What do you make of these 10 food predictions for 2020?
2020 is the year of adaptogens and CBD, apparently
EatingWell has come out with its forecast for what they reckon will be hot in the world of food and wellness next year.
The site’s editors and dieticians have compiled a list of 10 trends that just might take off in 2020. Specifically they think we’re all going to be lot more interested in healthy eating and knowing where our food comes from .
Here are the 10 predictions:
1. Intuitive eating
The idea behind intuitive eating is that you stop dieting and… basically eat what you want. Sounds too good to be true, right?
EatingWell's editor-in-chief, Jessie Price explained: "There are too many diets out there that are about unrealistic restriction, skipping food groups, omitting this, counting that. They're simply too hard to stick to for the long run. This is a trend that we love because it’s the anti-diet approach to eating smart. It's not so much a diet as it is a way to eat for life.
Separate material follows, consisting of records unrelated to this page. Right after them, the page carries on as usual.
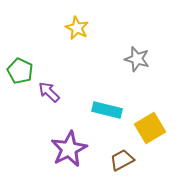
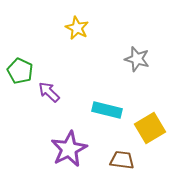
brown trapezoid: rotated 35 degrees clockwise
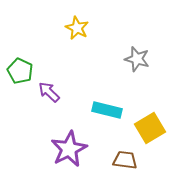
brown trapezoid: moved 3 px right
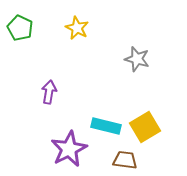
green pentagon: moved 43 px up
purple arrow: rotated 55 degrees clockwise
cyan rectangle: moved 1 px left, 16 px down
yellow square: moved 5 px left, 1 px up
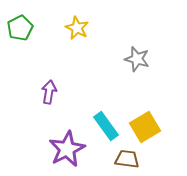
green pentagon: rotated 20 degrees clockwise
cyan rectangle: rotated 40 degrees clockwise
purple star: moved 2 px left
brown trapezoid: moved 2 px right, 1 px up
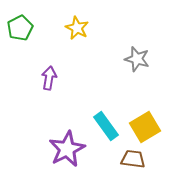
purple arrow: moved 14 px up
brown trapezoid: moved 6 px right
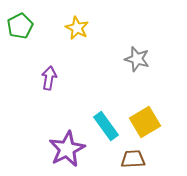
green pentagon: moved 2 px up
yellow square: moved 5 px up
brown trapezoid: rotated 10 degrees counterclockwise
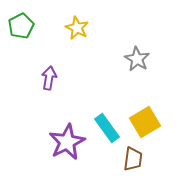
green pentagon: moved 1 px right
gray star: rotated 15 degrees clockwise
cyan rectangle: moved 1 px right, 2 px down
purple star: moved 7 px up
brown trapezoid: rotated 100 degrees clockwise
It's really about balance, eating the things you love and trusting yourself to know how much is enough."
Since the regulations around growing hemp were changed in 2018, it feels like we’re seeing CBD in literally everything, from ice cream to smoothies. And that’s probably set to continue in 2020. CBD doesn’t contain THC so you don’t feel a high, but there are loads of claims that it can tackle pain, make you feel relaxed and help you sleep better. But EatingWell points out that there still isn’t a whole lot of reliable, concrete evidence to support these claims.
3. Sustainable seafood
Sustainability being trendy is always a good thing. Because the oceans are warming, the types of fish that we’re able to get will change. Seafood Watch has a guide where you can check out which fish is sustainable.
4. Plant-based protein
Plant-based protein isn’t just for vegans - plenty of carnivores are incorporating more meat alternatives into their diets.
Price said: "This trend taps into a lot of currents that are hitting the mainstream right now: an interest in the environmental impact of our choices, concern about animal welfare, and the desire to eat healthier. Plus technology around plant-based protein, with Beyond and Impossible leading the way, has leapfrogged in recent years, so the meat substitutes that are available today truly feel, look and taste innovative and revolutionary."
5. Regenerative agriculture
No, we hadn’t heard of it either. According to the Climate Reality Project, regenerative agriculture is a system of farming principles and practices that aims to rehabilitate and enhance the entire ecosystem of the farm by placing a heavy premium on soil health with attention also paid to water management, fertilizer use, and more.
Price said: “Using regenerative methods to raise animals has the potential to increase nutrients in the soil, take carbon out of the atmosphere and trap it underground, and reduce nutrient runoff that would otherwise be polluting our waters."
Prebiotics are a kind of fiber that’s good for your gut health. They feed the good bacteria in your gut and multiply them. They’re found naturally in sunchokes, onions, raspberries, leeks and beans. Next year EatingWell predict that we’ll see prebiotics added to lots of different products, like cereal and granola bars.
Despite sounding like something you’d buy in an Apple store, adaptogens are actually a kind of herb that supposedly helps boost your immune system. They include ashwagandha, rhodiola, and mushrooms like cordyceps. You’ll find them sold as powder or added to stuff like food bars and smoothies.
8. Grain-free foods
We’re beginning to see grain-free products in the grocery stores - think granola, chips, wraps and bagels. This could be down to the increase of people doing paleo and keto diets, which restrict grain-loaded carbs. Substitutes include cassava flour, tapioca flour and almond flour. Just remember that these foods aren’t automatically healthier because they don’t have grain in them.
9. Low-alcohol and nonalcoholic drinks
After a season of festive partying and sore heads, this is a trend that might be welcome this January.
EatingWell said: “Whether they're abstaining completely or just looking to stay clear-headed for the night, there's been a bigger interest in low-alcohol and completely alcohol-free beverages. We're seeing craft nonalcoholic beer, cider and spirits as well as creative mocktails on the menu at bars.”
No, we hadn’t heard of it either. Tajín is a mix of chile powder, dehydrated lime and salt that was first created in Mexico in 1985 but is expected to take off next year. It can add some flavor to anything from fruit and veg to fish and popcorn.
What do you think of these food predictions? Will you be trying any of them?